*TASK ITEM*
Omit the images. Copy each entry word for word.

*TASK DATA*
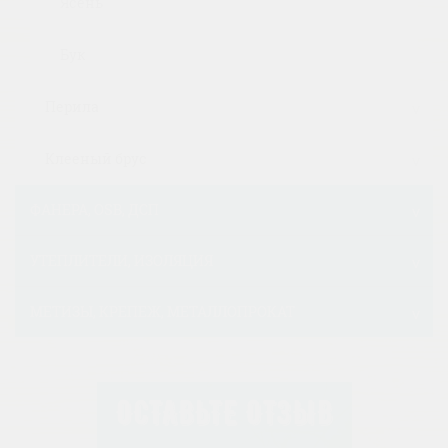
Ясень
Бук
Перила
Клееный брус
ФАНЕРА, OSB, ДСП
УТЕПЛИТЕЛИ, ИЗОЛЯЦИЯ
МЕТИЗЫ, КРЕПЕЖ, МЕТАЛЛОПРОКАТ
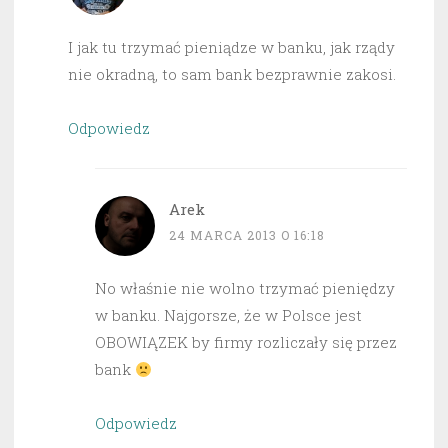
I jak tu trzymać pieniądze w banku, jak rządy
nie okradną, to sam bank bezprawnie zakosi.
Odpowiedz
Arek
24 MARCA 2013 O 16:18
No właśnie nie wolno trzymać pieniędzy
w banku. Najgorsze, że w Polsce jest
OBOWIĄZEK by firmy rozliczały się przez
bank
Odpowiedz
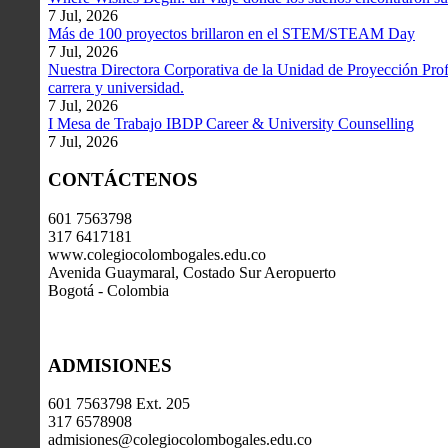
7 Jul, 2026
Más de 100 proyectos brillaron en el STEM/STEAM Day
7 Jul, 2026
Nuestra Directora Corporativa de la Unidad de Proyección Profe
carrera y universidad.
7 Jul, 2026
I Mesa de Trabajo IBDP Career & University Counselling
7 Jul, 2026
CONTÁCTENOS
601 7563798
317 6417181
www.colegiocolombogales.edu.co
Avenida Guaymaral, Costado Sur Aeropuerto
Bogotá - Colombia
ADMISIONES
601 7563798 Ext. 205
317 6578908
admisiones@colegiocolombogales.edu.co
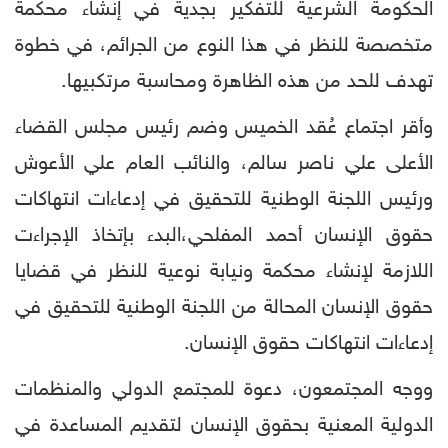
الحكومة الشرعية للتفكير بجدية في إنشاء محكمة
متخصصة للنظر في هذا النوع من الجرائم، في خطوة
تهدف للحد من هذه الظاهرة ومحاسبة مرتكبيها.
وأقر اجتماع عُقد الخميس وضم رئيس مجلس القضاء
الأعلى علي ناصر سالم، والنائب العام علي الأعوش
ورئيس اللجنة الوطنية للتحقيق في إدعاءات انتهاكات
حقوق الإنسان أحمد المفلحي،البدء بإتخاذ الإجراءت
اللازمة لإنشاء محكمة ونيابة نوعية للنظر في قضايا
حقوق الإنسان المحالة من اللجنة الوطنية للتحقيق في
إدعاءات انتهاكات حقوق الإنسان.
ووجه المجتمعون، دعوة للمجتمع الدولي والمنظمات
الدولية المعنية بحقوق الإنسان لتقديم المساعدة في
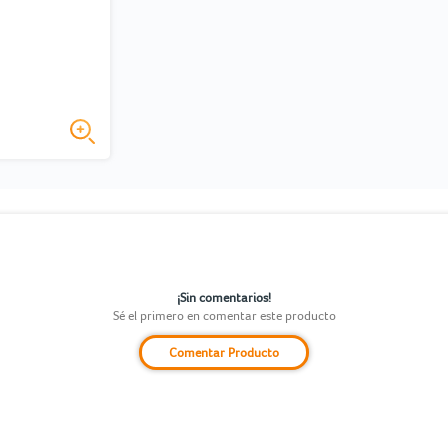
¡Sin comentarios!
Sé el primero en comentar este producto
Comentar Producto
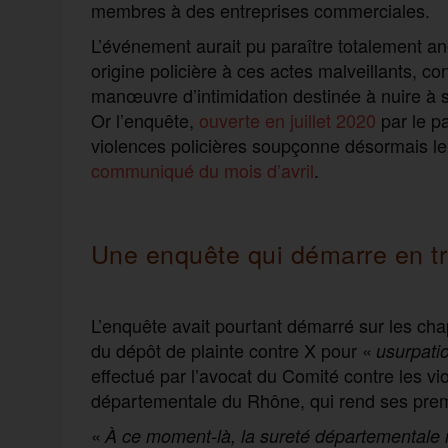
membres à des entreprises commerciales.
L’événement aurait pu paraître totalement a
origine policière à ces actes malveillants, co
manœuvre d’intimidation destinée à nuire à s
Or l’enquête,
ouverte en juillet 2020
par le pa
violences policières soupçonne désormais le
communiqué du mois d’avril
.
Une enquête qui démarre en 
L’enquête avait pourtant démarré sur les chap
du dépôt de plainte contre X pour «
usurpatio
effectué par l’avocat du Comité contre les vio
départementale du Rhône, qui rend ses prem
«
À ce moment-là, la sureté départementale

*TASK ANSWER*
Ясень
Бук
Перила
Клееный брус
ФАНЕРА, OSB, ДСП
УТЕПЛИТЕЛИ, ИЗОЛЯЦИЯ
МЕТИЗЫ, КРЕПЕЖ, МЕТАЛЛОПРОКАТ
I jak tu trzymać pieniądze w banku, jak rządy
nie okradną, to sam bank bezprawnie zakosi.
Odpowiedz
Arek
24 MARCA 2013 O 16:18
No właśnie nie wolno trzymać pieniędzy
w banku. Najgorsze, że w Polsce jest
OBOWIĄZEK by firmy rozliczały się przez
bank
Odpowiedz
7 Jul, 2026
Más de 100 proyectos brillaron en el STEM/STEAM Day
7 Jul, 2026
Nuestra Directora Corporativa de la Unidad de Proyección Profe
carrera y universidad.
7 Jul, 2026
I Mesa de Trabajo IBDP Career & University Counselling
7 Jul, 2026
CONTÁCTENOS
601 7563798
317 6417181
www.colegiocolombogales.edu.co
Avenida Guaymaral, Costado Sur Aeropuerto
Bogotá - Colombia
ADMISIONES
601 7563798 Ext. 205
317 6578908
admisiones@colegiocolombogales.edu.co
الحكومة الشرعية للتفكير بجدية في إنشاء محكمة
متخصصة للنظر في هذا النوع من الجرائم، في خطوة
تهدف للحد من هذه الظاهرة ومحاسبة مرتكبيها.
وأقر اجتماع عُقد الخميس وضم رئيس مجلس القضاء
الأعلى علي ناصر سالم، والنائب العام علي الأعوش
ورئيس اللجنة الوطنية للتحقيق في إدعاءات انتهاكات
حقوق الإنسان أحمد المفلحي،البدء بإتخاذ الإجراءت
اللازمة لإنشاء محكمة ونيابة نوعية للنظر في قضايا
حقوق الإنسان المحالة من اللجنة الوطنية للتحقيق في
إدعاءات انتهاكات حقوق الإنسان.
ووجه المجتمعون، دعوة للمجتمع الدولي والمنظمات
الدولية المعنية بحقوق الإنسان لتقديم المساعدة في
¡Sin comentarios!
Sé el primero en comentar este producto
Comentar Producto
membres à des entreprises commerciales.
L’événement aurait pu paraître totalement a
origine policière à ces actes malveillants, co
manœuvre d’intimidation destinée à nuire à s
Or l’enquête,
ouverte en juillet 2020
par le pa
violences policières soupçonne désormais le
communiqué du mois d’avril
.
Une enquête qui démarre en 
L’enquête avait pourtant démarré sur les chap
du dépôt de plainte contre X pour «
usurpatio
effectué par l’avocat du Comité contre les vio
départementale du Rhône, qui rend ses prem
«
À ce moment-là, la sureté départementale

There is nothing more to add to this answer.